Isso foi verificado também na receitas das grandes empresas de tecnologia e serviços online. Elas bateram metas de receitas em 2020 que eram previstas para 2030. Essa aceleração de 10 anos em 6 meses ocorreu para o bem e para o mal. O que eu quero dizer com isso é que os hackers, os criminosos, também evoluíram 10 anos em seis meses.
O que estamos vendo dessa pandemia digital e ciberataques é uma realidade em que todas as empresas e indivíduos estão vulneráveis a ataques de inteligência artificial avançadas e as defesas não se adaptaram ainda a essa nova realidade. As defesas dos governos, das empresas, essas defesas não estão ainda ao nível dos ataques. A gente precisa fazer um trabalho conjunto muito forte, de capacitação e de melhoria das práticas e metodologias de proteção de dados de cada empresa e cada órgão público, especialmente no Brasil.
No Brasil tem uma defasagem muito grande entre a sua posição econômica e a sua posição em termos de cibersegurança. É a 8ª maior economia do mundo e o 46º, o penúltimo entre os 47 monitorados, em velocidade de detecção e vazamento de dados. Só fica à frente da Turquia.
BBC News Brasil - O Brasil está mais vulnerável, então, do que outros países em termos de vulnerabilidade de privacidade de dados?
DeMello - Acredito que sim, mas o que eu estou dizendo aqui é que, além da probabilidade, a detecção, a capacidade da empresa de saber que foi invadida, a média do Brasil é de 46 dias (entre o vazamento e a detecção). Nos Estados Unidos, são é de 24 a 48 horas. E já é ruim. Teria que ser segundos. Então esse tempo do momento em que a invasão acontece ao momento em que a pessoa percebe e reporta é de 46 dias. Isso está indicando que as empresas e órgãos públicos precisam encarar essa pandemia de ciberataques por inteligência artificial com total seriedade e urgência.
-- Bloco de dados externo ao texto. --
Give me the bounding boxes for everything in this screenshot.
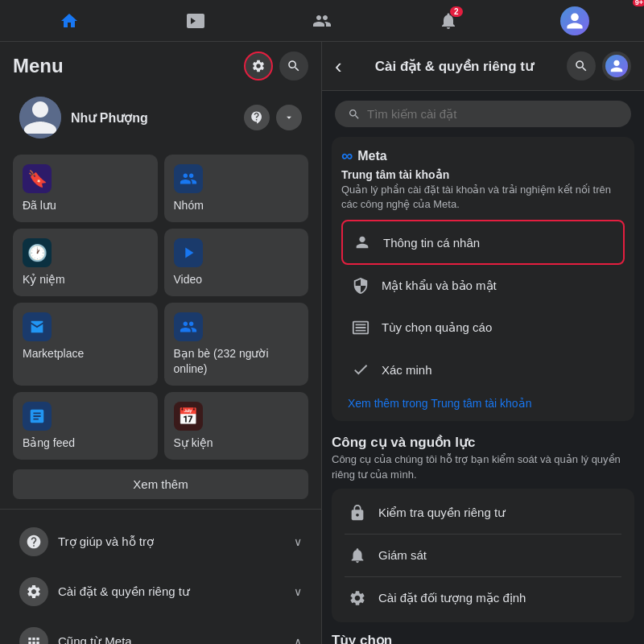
meta-brand: Meta xyxy=(357,149,386,163)
menu-title: Menu xyxy=(13,55,64,77)
help-label: Trợ giúp và hỗ trợ xyxy=(58,535,294,549)
tools-heading: Công cụ và nguồn lực xyxy=(322,434,644,451)
groups-label: Nhóm xyxy=(174,198,204,213)
video-label: Video xyxy=(174,272,203,287)
monitor-item[interactable]: Giám sát xyxy=(338,535,628,576)
menu-item-video[interactable]: Video xyxy=(164,229,309,296)
settings-chevron: ∨ xyxy=(294,585,302,598)
notification-badge: 2 xyxy=(450,6,463,17)
right-panel: ‹ Cài đặt & quyền riêng tư ∞ xyxy=(322,42,644,644)
video-nav-icon[interactable] xyxy=(178,3,213,39)
default-audience-label: Cài đặt đối tượng mặc định xyxy=(378,591,526,605)
settings-search-input[interactable] xyxy=(367,107,618,121)
see-more-button[interactable]: Xem thêm xyxy=(13,469,308,499)
default-audience-item[interactable]: Cài đặt đối tượng mặc định xyxy=(338,577,628,619)
meta-grid-icon xyxy=(19,627,48,644)
default-audience-icon xyxy=(345,585,370,611)
personal-info-item[interactable]: Thông tin cá nhân xyxy=(341,220,625,265)
user-expand-icon[interactable] xyxy=(276,105,302,130)
verification-label: Xác minh xyxy=(382,363,432,377)
privacy-check-item[interactable]: Kiểm tra quyền riêng tư xyxy=(338,492,628,534)
right-panel-title: Cài đặt & quyền riêng tư xyxy=(352,58,557,75)
personal-info-label: Thông tin cá nhân xyxy=(383,236,480,250)
settings-icon-btn[interactable] xyxy=(244,52,273,80)
friends-online-label: Bạn bè (232 người online) xyxy=(174,346,299,375)
feed-label: Bảng feed xyxy=(23,436,75,450)
memories-icon: 🕐 xyxy=(23,238,52,267)
friends-nav-icon[interactable] xyxy=(304,3,340,39)
search-icon-btn[interactable] xyxy=(279,52,308,80)
see-more-account-link[interactable]: Xem thêm trong Trung tâm tài khoản xyxy=(341,390,625,411)
menu-item-marketplace[interactable]: Marketplace xyxy=(13,303,158,385)
account-center-title: Trung tâm tài khoản xyxy=(341,168,625,181)
verification-item[interactable]: Xác minh xyxy=(341,349,625,390)
ad-preferences-item[interactable]: Tùy chọn quảng cáo xyxy=(341,307,625,349)
settings-gear-icon xyxy=(19,577,48,606)
meta-label: Cũng từ Meta xyxy=(58,634,294,644)
user-profile-row[interactable]: Như Phượng 9+ xyxy=(6,90,315,145)
notifications-nav-icon[interactable]: 2 xyxy=(431,3,466,39)
monitor-icon xyxy=(345,543,370,568)
groups-icon xyxy=(174,164,203,193)
menu-item-memories[interactable]: 🕐 Kỷ niệm xyxy=(13,229,158,296)
memories-label: Kỷ niệm xyxy=(23,272,65,287)
user-notification-icon[interactable]: 9+ xyxy=(244,105,270,130)
meta-logo-icon: ∞ xyxy=(341,147,353,165)
meta-chevron: ∧ xyxy=(294,635,302,644)
user-avatar xyxy=(19,97,61,138)
password-security-item[interactable]: Mật khẩu và bảo mật xyxy=(341,265,625,307)
help-icon xyxy=(19,527,48,556)
events-icon: 📅 xyxy=(174,402,203,431)
feed-icon xyxy=(23,402,52,431)
left-header-icons xyxy=(244,52,308,80)
bottom-menu: Trợ giúp và hỗ trợ ∨ Cài đặt & quyền riê… xyxy=(0,509,321,644)
saved-label: Đã lưu xyxy=(23,198,56,213)
tools-section: Kiểm tra quyền riêng tư Giám sát Cài đặt… xyxy=(332,489,634,622)
menu-item-saved[interactable]: 🔖 Đã lưu xyxy=(13,155,158,222)
personal-info-icon xyxy=(349,229,375,255)
account-center-desc: Quản lý phần cài đặt tài khoản và trải n… xyxy=(341,183,625,212)
monitor-label: Giám sát xyxy=(378,548,427,562)
account-center-section: ∞ Meta Trung tâm tài khoản Quản lý phần … xyxy=(332,137,634,421)
menu-item-events[interactable]: 📅 Sự kiện xyxy=(164,392,309,460)
right-header: ‹ Cài đặt & quyền riêng tư xyxy=(322,42,644,91)
right-search-btn[interactable] xyxy=(567,52,596,80)
tools-desc: Công cụ của chúng tôi hỗ trợ bạn kiểm so… xyxy=(322,452,644,481)
left-header: Menu xyxy=(0,42,321,87)
verification-icon xyxy=(348,357,374,382)
settings-search-bar[interactable] xyxy=(335,101,631,127)
help-chevron: ∨ xyxy=(294,535,302,548)
password-icon xyxy=(348,273,374,299)
menu-grid: 🔖 Đã lưu Nhóm 🕐 Kỷ niệm Video xyxy=(0,148,321,466)
marketplace-icon xyxy=(23,312,52,341)
ad-icon xyxy=(348,315,374,341)
menu-item-feed[interactable]: Bảng feed xyxy=(13,392,158,460)
password-label: Mật khẩu và bảo mật xyxy=(382,279,497,293)
left-panel: Menu Như Phượng 9+ xyxy=(0,42,322,644)
profile-nav-icon[interactable] xyxy=(557,3,592,39)
user-row-icons: 9+ xyxy=(244,105,302,130)
menu-item-friends-online[interactable]: Bạn bè (232 người online) xyxy=(164,303,309,385)
right-profile-btn[interactable] xyxy=(602,52,631,80)
meta-item[interactable]: Cũng từ Meta ∧ xyxy=(6,617,315,644)
right-header-icons xyxy=(567,52,631,80)
home-nav-icon[interactable] xyxy=(52,3,87,39)
options-heading: Tùy chọn xyxy=(332,632,634,644)
top-navigation: 2 xyxy=(0,0,644,42)
marketplace-label: Marketplace xyxy=(23,346,84,361)
meta-header: ∞ Meta xyxy=(341,147,625,165)
saved-icon: 🔖 xyxy=(23,164,52,193)
back-button[interactable]: ‹ xyxy=(335,54,342,79)
settings-item[interactable]: Cài đặt & quyền riêng tư ∨ xyxy=(6,568,315,616)
privacy-check-icon xyxy=(345,500,370,526)
friends-online-icon xyxy=(174,312,203,341)
main-content: Menu Như Phượng 9+ xyxy=(0,42,644,644)
options-section: Tùy chọn Tùy chỉnh trải nghiệm của bạn t… xyxy=(322,632,644,644)
ad-label: Tùy chọn quảng cáo xyxy=(382,320,492,335)
help-item[interactable]: Trợ giúp và hỗ trợ ∨ xyxy=(6,518,315,566)
settings-label: Cài đặt & quyền riêng tư xyxy=(58,584,294,599)
menu-item-groups[interactable]: Nhóm xyxy=(164,155,309,222)
privacy-check-label: Kiểm tra quyền riêng tư xyxy=(378,506,506,520)
video-icon xyxy=(174,238,203,267)
events-label: Sự kiện xyxy=(174,436,213,450)
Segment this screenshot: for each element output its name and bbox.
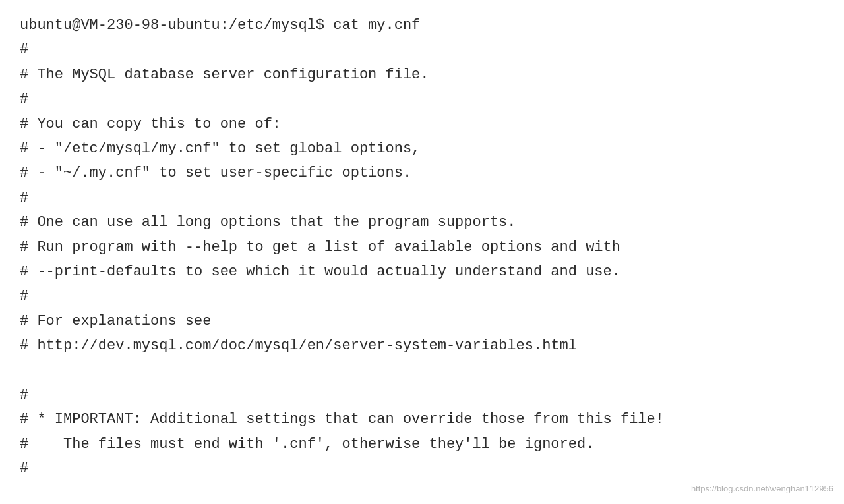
terminal-output: ubuntu@VM-230-98-ubuntu:/etc/mysql$ cat … [20, 13, 824, 504]
watermark: https://blog.csdn.net/wenghan112956 [691, 482, 833, 496]
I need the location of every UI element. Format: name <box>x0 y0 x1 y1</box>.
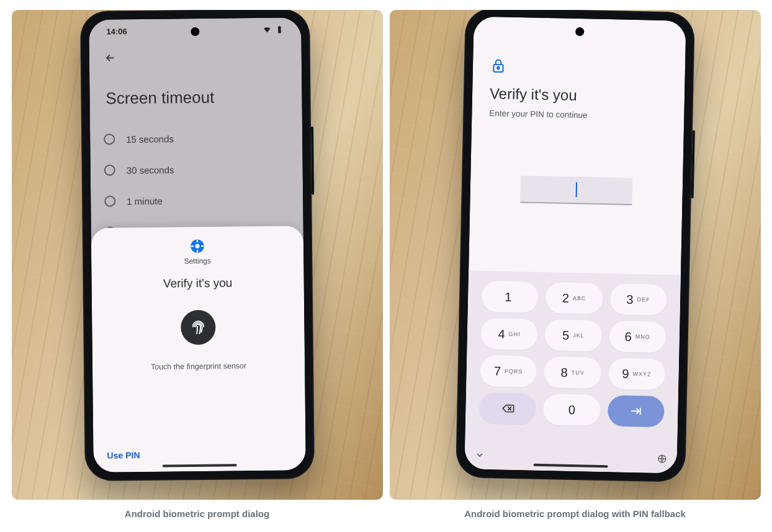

Nós que trabalhamos com segurança somos vistos como profetas do apocalipse. Não estou dizendo que o mundo está acabando. Estou aqui para dizer que essa pandemia digital de ciberataques é real, está acontecendo, e esses megavazamentos são consequência disso, são sintomas disso. E eles vão continuar a acontecer até que as defesas das empresas e órgãos públicos se equiparem à sofisticação dos ataques, porque hoje não é o caso.
BBC News Brasil - Quais as possíveis consequências para as pessoas e para as empresas de um vazamento como esse? Para que os dados podem ser usados?
DeMello - No caso da pessoa física, existem várias técnicas que criminosos usam para assumir a identidade da pessoa. E muitas vezes cometer crimes em nome da pessoa ou vender propriedades que aquela pessoa tem sem ter o direito de fazer isso. Fazer empréstimos em nome daquela pessoa. Há muitos ataques diferentes.
Para as empresas, evidentemente o impacto de ter dados dos seus clientes vazados, suas técnicas, suas patentes, isso pode gerar um prejuízo existencial. Pode virar uma razão de a empresa deixar de existir. A consequência vai de uma perda financeira, de um processo ou de uma multa, até o encerramento das operações da empresa.
Isso depende do tamanho e volume de dados do vazamento. Mas em geral é bastante destrutivo e devastador.